■ Required work ■
Retype the data below exactly, skipping pictures.
** Opening Dataset entries block **
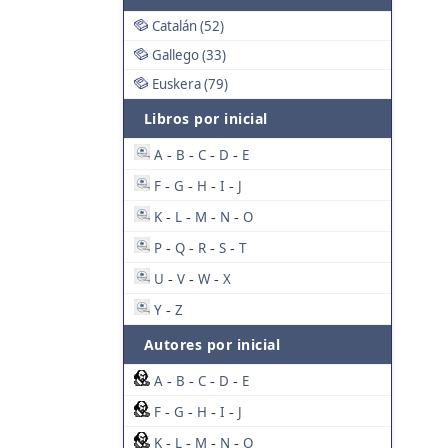
Catalán (52)
Gallego (33)
Euskera (79)
Libros por inicial
A
B
C
D
E
-
-
-
-
F
G
H
I
J
-
-
-
-
K
L
M
N
O
-
-
-
-
P
Q
R
S
T
-
-
-
-
U
V
W
X
-
-
-
Y
Z
-
Autores por inicial
A
B
C
D
E
-
-
-
-
F
G
H
I
J
-
-
-
-
K
L
M
N
O
-
-
-
-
** Closing Dataset entries block **
■ Result below ■
Catalán (52)
Gallego (33)
Euskera (79)
Libros por inicial
A
B
C
D
E
-
-
-
-
F
G
H
I
J
-
-
-
-
K
L
M
N
O
-
-
-
-
P
Q
R
S
T
-
-
-
-
U
V
W
X
-
-
-
Y
Z
-
Autores por inicial
A
B
C
D
E
-
-
-
-
F
G
H
I
J
-
-
-
-
K
L
M
N
O
-
-
-
-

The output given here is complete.